As much of Silicon Valley races to develop god-like AI, Microsoft’s AI chief is trying to pump the brakes.
Mustafa Suleiman said on Saturday’s episode of the Silicon Valley Girl Podcast that the idea of artificial superintelligence shouldn’t just be avoided. It should be considered an “anti-goal”.
Artificial superintelligence, which can reason far beyond human capabilities, “doesn’t seem like a positive vision for the future,” Suleiman said.
“It would be very difficult to contain something like that or align it with our values,” he added.
Suleiman, who co-founded DeepMind before moving to Microsoft, said his team is trying to build a “humanist superintelligence” – one that supports human interests.
Suleiman also said it would be a mistake to give AI anything resembling consciousness or moral status.
“These things don’t suffer. They don’t feel pain,” Suleiman said. “They’re just simulating a quality conversation.”
Discussion about superintelligence
Suleiman’s comments come as some industry leaders talk about building artificial intelligence. Some say it may arrive within 10 years.
OpenAI CEO Sam Altman has repeatedly said that artificial general intelligence (AI that can reason like a human) is the company’s core mission. Altman said earlier this year that OpenAI is already looking beyond AGI to superintelligence.

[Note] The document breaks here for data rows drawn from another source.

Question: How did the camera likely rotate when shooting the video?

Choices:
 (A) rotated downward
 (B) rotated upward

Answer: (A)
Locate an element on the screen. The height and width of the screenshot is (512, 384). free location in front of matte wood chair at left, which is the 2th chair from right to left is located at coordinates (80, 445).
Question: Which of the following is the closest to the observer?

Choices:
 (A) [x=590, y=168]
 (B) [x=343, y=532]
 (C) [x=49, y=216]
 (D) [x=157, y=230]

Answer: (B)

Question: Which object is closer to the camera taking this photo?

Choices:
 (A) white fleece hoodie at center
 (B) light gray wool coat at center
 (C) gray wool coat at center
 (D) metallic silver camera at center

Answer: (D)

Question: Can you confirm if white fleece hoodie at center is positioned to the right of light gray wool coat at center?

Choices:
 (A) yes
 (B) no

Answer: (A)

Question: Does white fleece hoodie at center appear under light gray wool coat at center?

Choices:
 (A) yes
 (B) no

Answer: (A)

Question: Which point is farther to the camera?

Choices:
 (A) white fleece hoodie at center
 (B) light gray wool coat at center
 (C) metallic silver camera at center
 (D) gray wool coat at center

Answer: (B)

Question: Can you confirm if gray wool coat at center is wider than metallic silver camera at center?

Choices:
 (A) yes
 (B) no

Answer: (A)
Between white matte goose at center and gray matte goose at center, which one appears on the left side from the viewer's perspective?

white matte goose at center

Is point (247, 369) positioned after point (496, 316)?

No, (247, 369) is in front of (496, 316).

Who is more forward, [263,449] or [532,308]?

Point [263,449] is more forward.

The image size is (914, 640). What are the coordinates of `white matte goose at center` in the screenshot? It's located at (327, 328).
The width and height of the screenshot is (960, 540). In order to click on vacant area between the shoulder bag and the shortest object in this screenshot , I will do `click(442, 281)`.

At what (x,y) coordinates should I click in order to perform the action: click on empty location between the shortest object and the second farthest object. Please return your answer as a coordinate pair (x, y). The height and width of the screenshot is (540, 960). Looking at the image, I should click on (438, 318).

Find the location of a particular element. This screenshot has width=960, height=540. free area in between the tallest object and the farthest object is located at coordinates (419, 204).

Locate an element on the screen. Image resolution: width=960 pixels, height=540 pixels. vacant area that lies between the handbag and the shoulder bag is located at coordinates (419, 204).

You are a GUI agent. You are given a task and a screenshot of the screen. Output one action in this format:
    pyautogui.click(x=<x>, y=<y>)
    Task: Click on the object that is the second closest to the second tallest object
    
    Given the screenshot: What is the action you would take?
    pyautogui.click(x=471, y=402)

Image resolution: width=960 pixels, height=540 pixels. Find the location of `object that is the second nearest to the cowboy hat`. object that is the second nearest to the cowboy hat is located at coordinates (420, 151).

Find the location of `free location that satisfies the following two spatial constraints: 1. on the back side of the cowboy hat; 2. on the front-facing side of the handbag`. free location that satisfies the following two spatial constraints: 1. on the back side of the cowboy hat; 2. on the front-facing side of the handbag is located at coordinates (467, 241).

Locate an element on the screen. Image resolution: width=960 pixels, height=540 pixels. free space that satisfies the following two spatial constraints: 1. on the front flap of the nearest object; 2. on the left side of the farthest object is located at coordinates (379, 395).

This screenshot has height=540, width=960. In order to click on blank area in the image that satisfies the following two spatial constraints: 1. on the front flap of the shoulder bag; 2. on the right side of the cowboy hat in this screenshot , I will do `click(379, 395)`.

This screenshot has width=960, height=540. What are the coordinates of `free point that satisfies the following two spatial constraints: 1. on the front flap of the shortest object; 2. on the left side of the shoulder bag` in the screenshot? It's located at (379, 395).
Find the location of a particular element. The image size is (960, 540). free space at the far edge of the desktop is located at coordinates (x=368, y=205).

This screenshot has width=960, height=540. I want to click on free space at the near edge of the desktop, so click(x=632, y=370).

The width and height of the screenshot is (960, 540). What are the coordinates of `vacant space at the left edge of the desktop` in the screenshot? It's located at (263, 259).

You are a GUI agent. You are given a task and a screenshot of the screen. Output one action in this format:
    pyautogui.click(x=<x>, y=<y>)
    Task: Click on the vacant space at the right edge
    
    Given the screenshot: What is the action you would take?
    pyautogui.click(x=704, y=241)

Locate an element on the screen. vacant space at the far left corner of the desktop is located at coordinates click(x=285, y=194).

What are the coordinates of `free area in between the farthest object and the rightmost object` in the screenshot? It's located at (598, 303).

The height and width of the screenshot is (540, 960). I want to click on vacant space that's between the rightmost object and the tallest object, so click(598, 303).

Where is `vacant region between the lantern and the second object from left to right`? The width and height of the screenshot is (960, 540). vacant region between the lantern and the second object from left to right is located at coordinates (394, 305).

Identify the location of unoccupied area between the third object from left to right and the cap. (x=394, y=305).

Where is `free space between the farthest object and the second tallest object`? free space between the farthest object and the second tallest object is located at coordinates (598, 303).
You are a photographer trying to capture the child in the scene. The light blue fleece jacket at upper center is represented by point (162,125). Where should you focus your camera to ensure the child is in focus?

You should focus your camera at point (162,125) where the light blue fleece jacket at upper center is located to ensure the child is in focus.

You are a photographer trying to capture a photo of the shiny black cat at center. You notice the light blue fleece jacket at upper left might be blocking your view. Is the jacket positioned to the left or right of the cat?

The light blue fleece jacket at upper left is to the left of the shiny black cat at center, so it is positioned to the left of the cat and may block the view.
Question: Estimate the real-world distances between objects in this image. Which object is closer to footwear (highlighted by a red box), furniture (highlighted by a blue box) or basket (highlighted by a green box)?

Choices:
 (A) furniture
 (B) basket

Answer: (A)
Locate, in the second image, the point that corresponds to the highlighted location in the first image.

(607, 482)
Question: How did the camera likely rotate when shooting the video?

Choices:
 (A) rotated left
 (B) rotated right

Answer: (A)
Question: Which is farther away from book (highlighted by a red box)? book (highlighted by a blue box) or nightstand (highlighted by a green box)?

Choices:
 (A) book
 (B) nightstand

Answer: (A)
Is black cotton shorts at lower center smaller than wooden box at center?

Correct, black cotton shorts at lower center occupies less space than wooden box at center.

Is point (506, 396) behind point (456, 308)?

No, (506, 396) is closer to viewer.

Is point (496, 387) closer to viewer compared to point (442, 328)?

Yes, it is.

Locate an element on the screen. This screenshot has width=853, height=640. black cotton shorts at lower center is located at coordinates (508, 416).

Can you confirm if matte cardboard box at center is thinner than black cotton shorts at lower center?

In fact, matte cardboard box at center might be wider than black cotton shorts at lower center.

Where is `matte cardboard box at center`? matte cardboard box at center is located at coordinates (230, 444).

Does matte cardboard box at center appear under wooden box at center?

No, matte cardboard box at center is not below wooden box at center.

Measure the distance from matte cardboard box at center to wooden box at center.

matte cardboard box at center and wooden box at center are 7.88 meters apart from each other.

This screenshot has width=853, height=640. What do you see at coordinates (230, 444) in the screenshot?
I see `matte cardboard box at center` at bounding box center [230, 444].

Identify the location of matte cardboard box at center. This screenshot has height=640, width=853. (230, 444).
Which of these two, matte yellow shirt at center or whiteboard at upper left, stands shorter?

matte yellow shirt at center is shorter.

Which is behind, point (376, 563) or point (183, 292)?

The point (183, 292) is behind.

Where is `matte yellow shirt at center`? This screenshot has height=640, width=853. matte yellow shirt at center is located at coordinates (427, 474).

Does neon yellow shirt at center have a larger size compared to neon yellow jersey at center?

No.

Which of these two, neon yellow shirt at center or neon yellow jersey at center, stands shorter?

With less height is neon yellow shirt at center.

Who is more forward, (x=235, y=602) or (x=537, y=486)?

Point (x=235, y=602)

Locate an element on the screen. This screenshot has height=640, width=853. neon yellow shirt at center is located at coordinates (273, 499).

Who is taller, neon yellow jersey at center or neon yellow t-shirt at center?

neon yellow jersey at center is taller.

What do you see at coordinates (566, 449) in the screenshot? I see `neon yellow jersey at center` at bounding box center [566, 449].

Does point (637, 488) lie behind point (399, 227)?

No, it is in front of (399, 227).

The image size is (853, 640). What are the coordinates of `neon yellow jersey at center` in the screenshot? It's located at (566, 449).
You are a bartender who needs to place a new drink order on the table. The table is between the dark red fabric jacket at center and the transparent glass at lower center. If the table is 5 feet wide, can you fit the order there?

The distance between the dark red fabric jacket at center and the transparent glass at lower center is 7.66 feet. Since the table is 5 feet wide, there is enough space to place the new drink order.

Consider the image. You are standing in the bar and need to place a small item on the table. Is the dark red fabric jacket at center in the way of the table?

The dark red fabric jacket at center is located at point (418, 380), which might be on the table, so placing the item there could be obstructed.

“Superintelligent tools have the potential to vastly accelerate scientific discovery and innovation, far beyond what we could do alone, and thereby greatly increase wealth and prosperity,” Altman said in January.
Altman also said in a September interview that he would be very surprised if superintelligence did not emerge by 2030.
Demis Hassabis, co-founder of Google DeepMind, offered a similar timeline. He said in April that AGI could be achieved “within the next five to 10 years.”
“We’ll have a system that really understands everything around you in a very subtle and deep way and is built into your daily life,” he said.
Other leaders have voiced skepticism. Yann LeCun, Meta’s chief AI scientist, said it may still take “decades” to reach AGI.
“Most interesting problems are very badly scaled,” LeCun said at the National University of Singapore in April. “We cannot simply assume that more data and more computing means smarter AI.”